# **Data Cleaning**

Introducing:

*   Duplicates
*   Dates and Times
*   Reorganizing Data
*   Null Values


In [None]:
from google.colab import drive
drive.mount('/content/drive')

## **Data Cleaning Basics**

In [None]:
import pandas as pd

In [None]:
df_SAFI = pd.read_csv("/content/drive/MyDrive/TRIADS_workshops/workshop_data/SAFI.csv")

In [None]:
df_SAFI.head()

In [None]:
#Checking column headers

df_SAFI.info()

## Check for Duplicate Rows

In [None]:
# Check for duplicates

duplicates = df_SAFI[df_SAFI.duplicated()]
duplicates


In [None]:
# Remove duplicate rows
df_SAFI = df_SAFI.drop_duplicates()

## Dealing with Dates and Times in Pandas

In [None]:
df_SAFI["interview_date"]

In [None]:
df_SAFI["interview_date"][0]

In [None]:
type(df_SAFI["interview_date"][0])

In [None]:
# Converting certain columns to a pandas datetime object for stability and analysis

df_SAFI['interview_date'] = pd.to_datetime(df_SAFI['interview_date'], dayfirst=True)

In [None]:
df_SAFI["interview_date"][0]

In [None]:

#Specify local timezone
df_SAFI["interview_date"] = df_SAFI["interview_date"].dt.tz_localize("GMT")

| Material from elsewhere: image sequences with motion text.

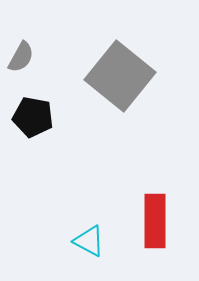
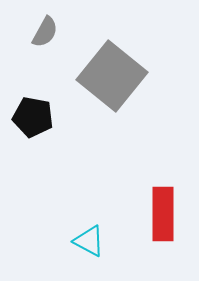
gray semicircle: moved 24 px right, 25 px up
gray square: moved 8 px left
red rectangle: moved 8 px right, 7 px up
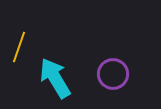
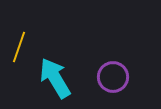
purple circle: moved 3 px down
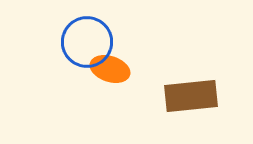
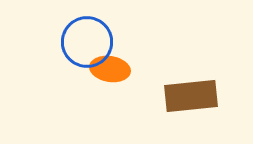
orange ellipse: rotated 9 degrees counterclockwise
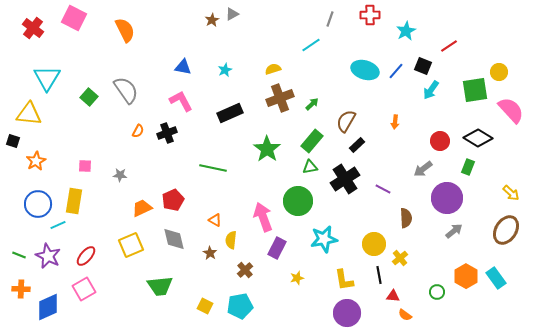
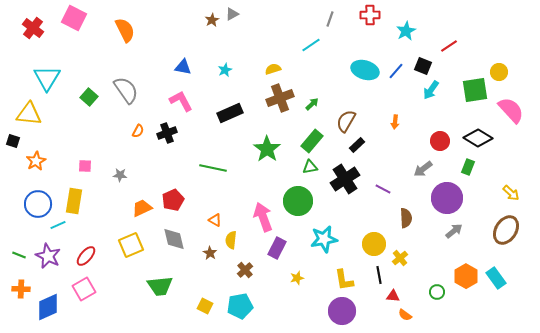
purple circle at (347, 313): moved 5 px left, 2 px up
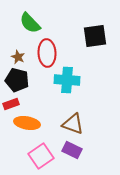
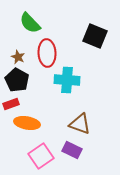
black square: rotated 30 degrees clockwise
black pentagon: rotated 15 degrees clockwise
brown triangle: moved 7 px right
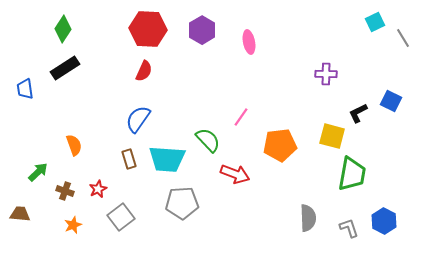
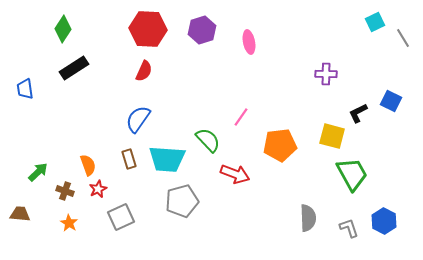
purple hexagon: rotated 12 degrees clockwise
black rectangle: moved 9 px right
orange semicircle: moved 14 px right, 20 px down
green trapezoid: rotated 39 degrees counterclockwise
gray pentagon: moved 2 px up; rotated 12 degrees counterclockwise
gray square: rotated 12 degrees clockwise
orange star: moved 4 px left, 2 px up; rotated 18 degrees counterclockwise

#Convert the datetime object to a new timezone
df_SAFI["interview_date"] = df_SAFI["interview_date"].dt.tz_convert("EST")


In [None]:
# Converting the datetime objects BACK to string format, in a format specified.
# To see different formatting options: https://docs.python.org/3/library/datetime.html#strftime-and-strptime-behavior


df_SAFI['interview_date'] = df_SAFI['interview_date'].dt.strftime('%Y-%m-%d')



In [None]:
df_SAFI["interview_date"][0]

In [None]:
type(df_SAFI["interview_date"][0])

## Alphabetizing by Columns

In [None]:
df_SAFI = df_SAFI.sort_values(by='respondent_roof_type',
                              ascending=False)
df_SAFI["respondent_roof_type"]


In [None]:
df_SAFI = df_SAFI.sort_values(by='respondent_roof_type', ascending=False)
df_SAFI["respondent_roof_type"]


## Standardizing Case

In [None]:
df_SAFI['village']

In [None]:
 df_SAFI["village"] = df_SAFI['village'].str.lower()

In [None]:
df_SAFI['village']

## Renaming Columns

In [None]:
new_column_names = []

for col in df_SAFI.columns:
    new_name = col.strip().lower().replace('_', '-')
    new_column_names.append(new_name)

df_SAFI.columns = new_column_names



In [None]:
df_SAFI.columns

In [None]:
df_SAFI.rename(columns={'gps:accuracy': 'gps-accuracy',
                        'gps:altitude': 'gps-altitude'},
                        inplace=True)


## Exercise: Data Cleaning Basics

Using the gdp_europe.csv file from earlier, clean the data in the following ways:

1.   Make the country names lowercase
2.   Put the rows in descending order of the GDP in Europe in 2007
3. Convert the column headers to datetime format



In [None]:
df_europe = pd.read_csv("/content/drive/MyDrive/python_bootcamp/sample_data/gdp_europe.csv")

In [None]:
df_europe.head()

In [None]:
df_europe['country'] = df_europe['country'].str.lower()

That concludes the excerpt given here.